Without including any pictures, reproduce all the lines below word for word.

= Beginning of Section =

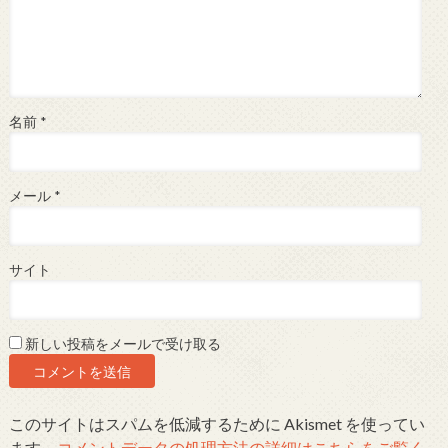
名前
*
メール
*
サイト
新しい投稿をメールで受け取る
このサイトはスパムを低減するために Akismet を使ってい
ます。
コメントデータの処理方法の詳細はこちらをご覧く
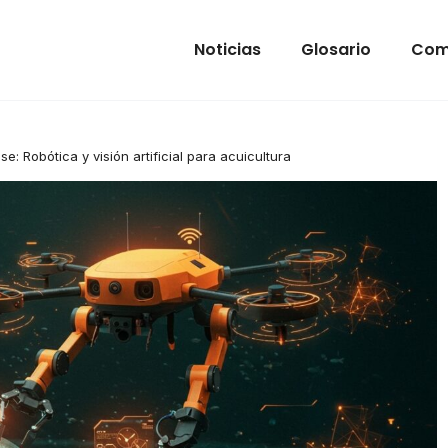
Noticias
Glosario
Com
se: Robótica y visión artificial para acuicultura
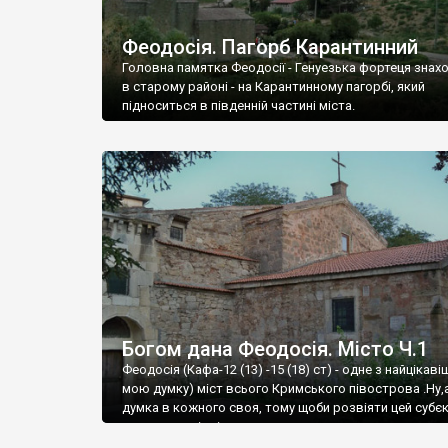
Феодосія. Пагорб Карантинний
Головна памятка Феодосії - Генуезька фортеця знах
в старому районі - на Карантинному пагорбі, який
підноситься в південній частині міста.
Богом дана Феодосія. Місто Ч.1
Феодосія (Кафа-12 (13) -15 (18) ст) - одне з найцікаві
мою думку) міст всього Кримського півострова .Ну,
думка в кожного своя, тому щоби розвіяти цей субєк
запрошую відвідати це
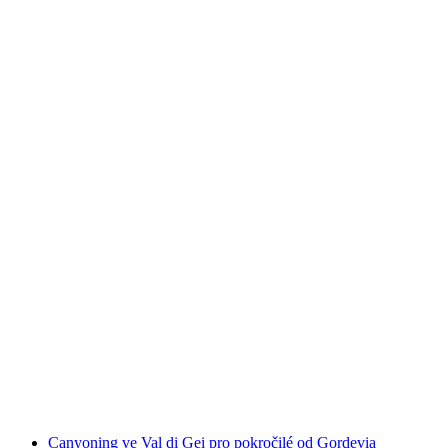
Zábavné splavování pro skupiny na řece Ticino
na osobu
od CZK 2155
Canyoning ve Val di Gei pro pokročilé od Gordevia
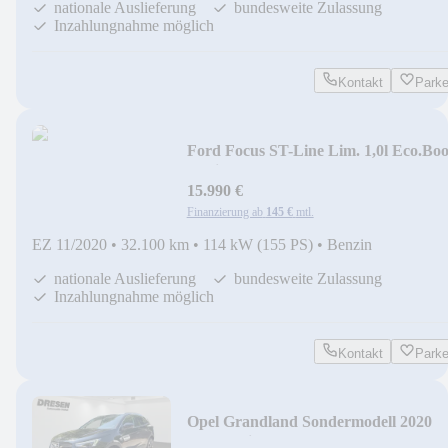
nationale Auslieferung
bundesweite Zulassung
Inzahlungnahme möglich
Kontakt
Park
Ford Focus ST-Line Lim. 1,0l Eco.Boo
Navi Soundsyst
15.990 €
Finanzierung ab
145 €
mtl.
EZ 11/2020
•
32.100 km
•
114 kW (155 PS)
•
Benzin
nationale Auslieferung
bundesweite Zulassung
Inzahlungnahme möglich
Kontakt
Park
Opel Grandland Sondermodell 2020
''Innovationspaket+K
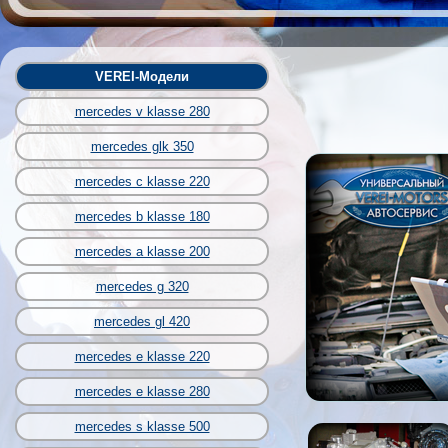
VEREI-Модели
mercedes v klasse 280
mercedes glk 350
mercedes c klasse 220
mercedes b klasse 180
mercedes a klasse 200
mercedes g 320
mercedes gl 420
mercedes e klasse 220
mercedes e klasse 280
mercedes s klasse 500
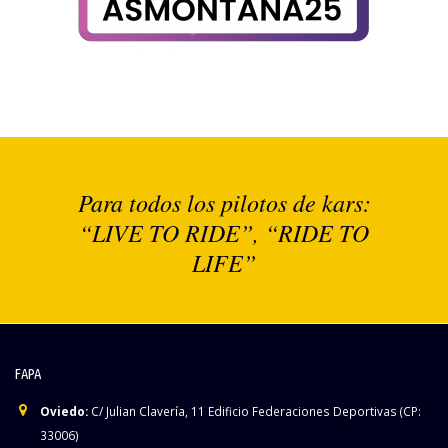
Para todos los pilotos de kars:
“LIVE TO RIDE”, “RIDE TO
LIFE”
FAPA
Oviedo:
C/ Julian Clavería, 11 Edificio Federaciones Deportivas (CP:
33006)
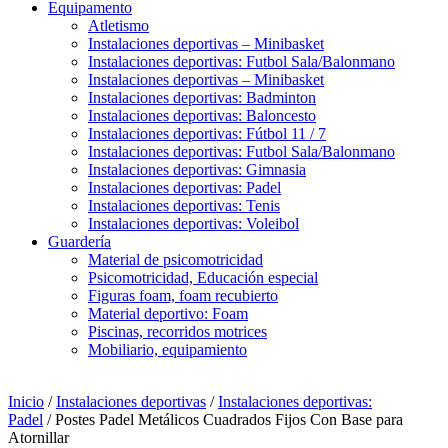
Equipamento
Atletismo
Instalaciones deportivas – Minibasket
Instalaciones deportivas: Futbol Sala/Balonmano
Instalaciones deportivas – Minibasket
Instalaciones deportivas: Badminton
Instalaciones deportivas: Baloncesto
Instalaciones deportivas: Fútbol 11 / 7
Instalaciones deportivas: Futbol Sala/Balonmano
Instalaciones deportivas: Gimnasia
Instalaciones deportivas: Padel
Instalaciones deportivas: Tenis
Instalaciones deportivas: Voleibol
Guardería
Material de psicomotricidad
Psicomotricidad, Educación especial
Figuras foam, foam recubierto
Material deportivo: Foam
Piscinas, recorridos motrices
Mobiliario, equipamiento
Inicio
/
Instalaciones deportivas
/
Instalaciones deportivas:
Padel
/ Postes Padel Metálicos Cuadrados Fijos Con Base para
Atornillar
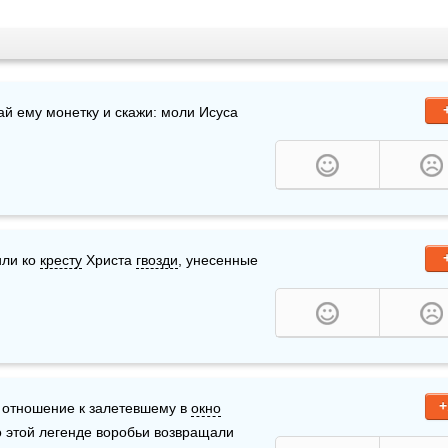
дай ему монетку и скажи: моли Исуса 
ли ко 
кресту
 Христа 
гвозди
, унесенные 
+
 отношение к залетевшему в 
окно
 этой легенде воробьи возвращали 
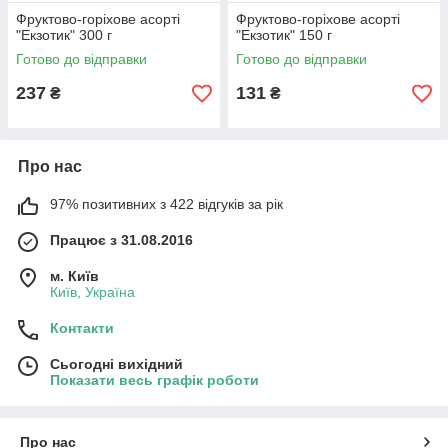
Фруктово-горіхове асорті
Фруктово-горіхове асорті
"Екзотик" 300 г
"Екзотик" 150 г
Готово до відправки
Готово до відправки
237
131
₴
₴
Про нас
97% позитивних з 422 відгуків за рік
Працює з 31.08.2016
м. Київ
Київ, Україна
Контакти
Сьогодні вихідний
Показати весь графік роботи
Про нас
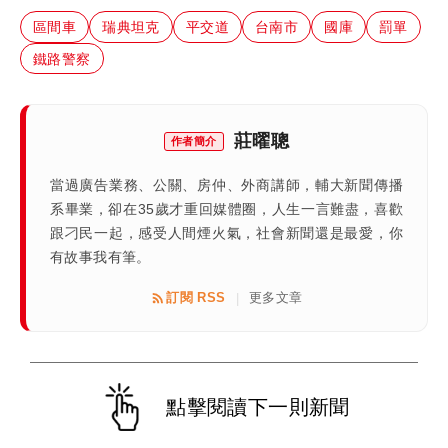
區間車
瑞典坦克
平交道
台南市
國庫
罰單
鐵路警察
莊曜聰
作者簡介
當過廣告業務、公關、房仲、外商講師，輔大新聞傳播
系畢業，卻在35歲才重回媒體圈，人生一言難盡，喜歡
跟刁民一起，感受人間煙火氣，社會新聞還是最愛，你
有故事我有筆。
訂閱 RSS
更多文章
|
點擊閱讀下一則新聞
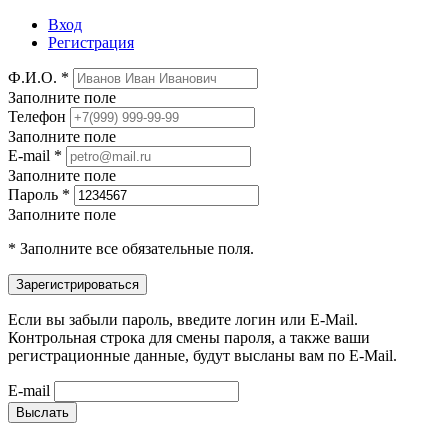
Вход
Регистрация
Ф.И.О. *
Заполните поле
Телефон
Заполните поле
E-mail *
Заполните поле
Пароль *
Заполните поле
* Заполните все обязательные поля.
Если вы забыли пароль, введите логин или E-Mail.
Контрольная строка для смены пароля, а также ваши
регистрационные данные, будут высланы вам по E-Mail.
E-mail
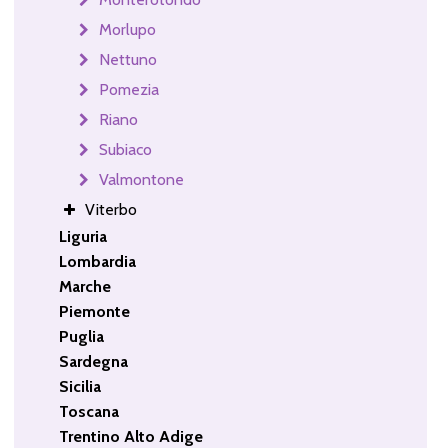
Morlupo
Nettuno
Pomezia
Riano
Subiaco
Valmontone
Viterbo
Liguria
Lombardia
Marche
Piemonte
Puglia
Sardegna
Sicilia
Toscana
Trentino Alto Adige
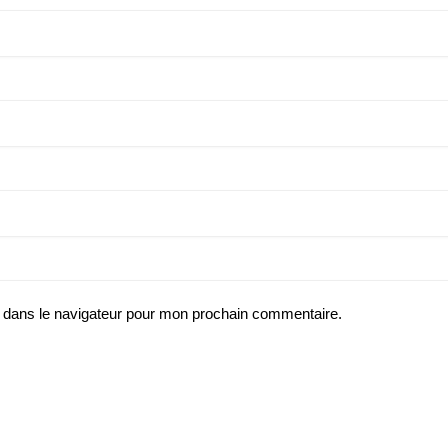
 dans le navigateur pour mon prochain commentaire.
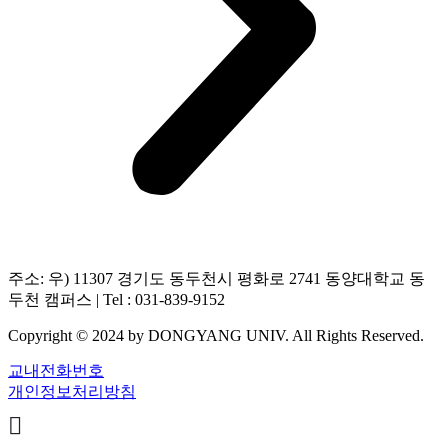
주소: 우) 11307 경기도 동두천시 평화로 2741 동양대학교 동
두천 캠퍼스 | Tel : 031-839-9152
Copyright © 2024 by DONGYANG UNIV. All Rights Reserved.
교내전화번호
개인정보처리방침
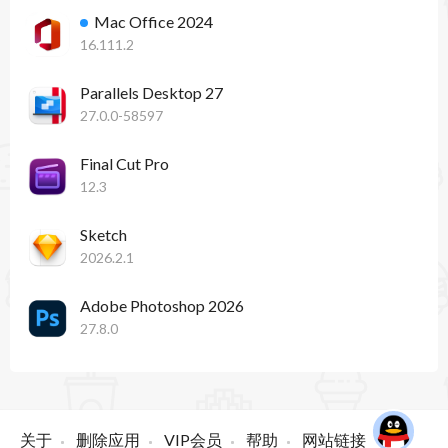
Mac Office 2024
16.111.2
Parallels Desktop 27
27.0.0-58597
Final Cut Pro
12.3
Sketch
2026.2.1
Adobe Photoshop 2026
27.8.0
关于
删除应用
VIP会员
帮助
网站链接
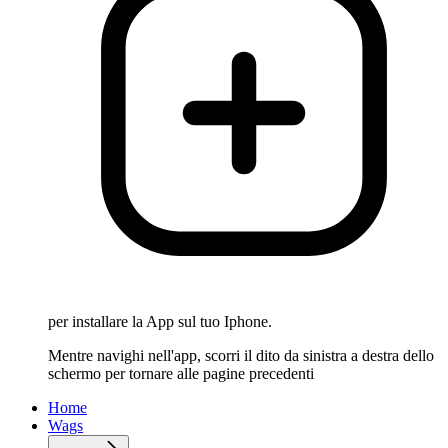
per installare la App sul tuo Iphone.
Mentre navighi nell'app, scorri il dito da sinistra a destra dello
schermo per tornare alle pagine precedenti
Home
Wags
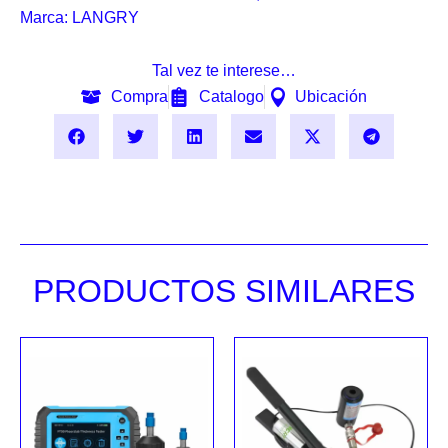
Marca:
LANGRY
Tal vez te interese…
Compra
Catalogo
Ubicación
PRODUCTOS SIMILARES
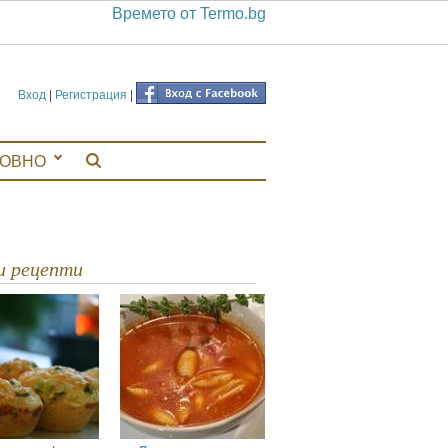
Времето от Termo.bg
Вход
|
Регистрация
|
ЛОВНО
ви рецепти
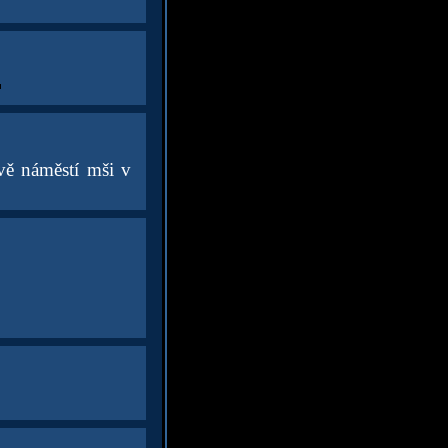
vě náměstí mši v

= End of Section =

__ANSWER TO THIS PROBLEM__
名前
*
メール
*
サイト
新しい投稿をメールで受け取る
このサイトはスパムを低減するために Akismet を使ってい
ます。
コメントデータの処理方法の詳細はこちらをご覧く
Noticias
Glosario
Com
se: Robótica y visión artificial para acuicultura
Феодосія. Пагорб Карантинний
Головна памятка Феодосії - Генуезька фортеця знах
в старому районі - на Карантинному пагорбі, який
підноситься в південній частині міста.
Богом дана Феодосія. Місто Ч.1
Феодосія (Кафа-12 (13) -15 (18) ст) - одне з найцікаві
мою думку) міст всього Кримського півострова .Ну,
думка в кожного своя, тому щоби розвіяти цей субєк
запрошую відвідати це
Zábavné splavování pro skupiny na řece Ticino
na osobu
od CZK 2155
Canyoning ve Val di Gei pro pokročilé od Gordevia
nationale Auslieferung
bundesweite Zulassung
Inzahlungnahme möglich
Kontakt
Park
Ford Focus ST-Line Lim. 1,0l Eco.Boo
Navi Soundsyst
15.990 €
Finanzierung ab
145 €
mtl.
EZ 11/2020
•
32.100 km
•
114 kW (155 PS)
•
Benzin
nationale Auslieferung
bundesweite Zulassung
Inzahlungnahme möglich
Kontakt
Park
Opel Grandland Sondermodell 2020
''Innovationspaket+K
VEREI-Модели
mercedes v klasse 280
mercedes glk 350
mercedes c klasse 220
mercedes b klasse 180
mercedes a klasse 200
mercedes g 320
mercedes gl 420
mercedes e klasse 220
mercedes e klasse 280
mercedes s klasse 500
Para todos los pilotos de kars:
“LIVE TO RIDE”, “RIDE TO
LIFE”
FAPA
Oviedo:
C/ Julian Clavería, 11 Edificio Federaciones Deportivas (CP:
33006)
Equipamento
Atletismo
Instalaciones deportivas – Minibasket
Instalaciones deportivas: Futbol Sala/Balonmano
Instalaciones deportivas – Minibasket
Instalaciones deportivas: Badminton
Instalaciones deportivas: Baloncesto
Instalaciones deportivas: Fútbol 11 / 7
Instalaciones deportivas: Futbol Sala/Balonmano
Instalaciones deportivas: Gimnasia
Instalaciones deportivas: Padel
Instalaciones deportivas: Tenis
Instalaciones deportivas: Voleibol
Guardería
Material de psicomotricidad
Psicomotricidad, Educación especial
Figuras foam, foam recubierto
Material deportivo: Foam
Piscinas, recorridos motrices
Mobiliario, equipamiento
Inicio
/
Instalaciones deportivas
/
Instalaciones deportivas:
Padel
/ Postes Padel Metálicos Cuadrados Fijos Con Base para
Atornillar
дай ему монетку и скажи: моли Исуса 
ли ко 
кресту
 Христа 
гвозди
, унесенные 
+
 отношение к залетевшему в 
окно
 этой легенде воробьи возвращали 
Фруктово-горіхове асорті
Фруктово-горіхове асорті
"Екзотик" 300 г
"Екзотик" 150 г
Готово до відправки
Готово до відправки
237
131
₴
₴
Про нас
97% позитивних з 422 відгуків за рік
Працює з 31.08.2016
м. Київ
Київ, Україна
Контакти
Сьогодні вихідний
Показати весь графік роботи
Про нас
區間車
瑞典坦克
平交道
台南市
國庫
罰單
鐵路警察
莊曜聰
作者簡介
當過廣告業務、公關、房仲、外商講師，輔大新聞傳播
系畢業，卻在35歲才重回媒體圈，人生一言難盡，喜歡
跟刁民一起，感受人間煙火氣，社會新聞還是最愛，你
有故事我有筆。
訂閱 RSS
更多文章
|
點擊閱讀下一則新聞
Вход
Регистрация
Ф.И.О. *
Заполните поле
Телефон
Заполните поле
E-mail *
Заполните поле
Пароль *
Заполните поле
* Заполните все обязательные поля.
Если вы забыли пароль, введите логин или E-Mail.
Контрольная строка для смены пароля, а также ваши
регистрационные данные, будут высланы вам по E-Mail.
E-mail
Morlupo
Nettuno
Pomezia
Riano
Subiaco
Valmontone
Viterbo
Liguria
Lombardia
Marche
Piemonte
Puglia
Sardegna
Sicilia
Toscana
Trentino Alto Adige
 dans le navigateur pour mon prochain commentaire.
주소: 우) 11307 경기도 동두천시 평화로 2741 동양대학교 동
두천 캠퍼스 | Tel : 031-839-9152
Copyright © 2024 by DONGYANG UNIV. All Rights Reserved.
교내전화번호
개인정보처리방침
Mac Office 2024
16.111.2
Parallels Desktop 27
27.0.0-58597
Final Cut Pro
12.3
Sketch
2026.2.1
Adobe Photoshop 2026
27.8.0
关于
删除应用
VIP会员
帮助
网站链接
per installare la App sul tuo Iphone.
Mentre navighi nell'app, scorri il dito da sinistra a destra dello
schermo per tornare alle pagine precedenti
Home
Wags
Marca:
LANGRY
Tal vez te interese…
Compra
Catalogo
Ubicación
PRODUCTOS SIMILARES
Времето от Termo.bg
Вход
|
Регистрация
|
ЛОВНО
ви рецепти
vě náměstí mši v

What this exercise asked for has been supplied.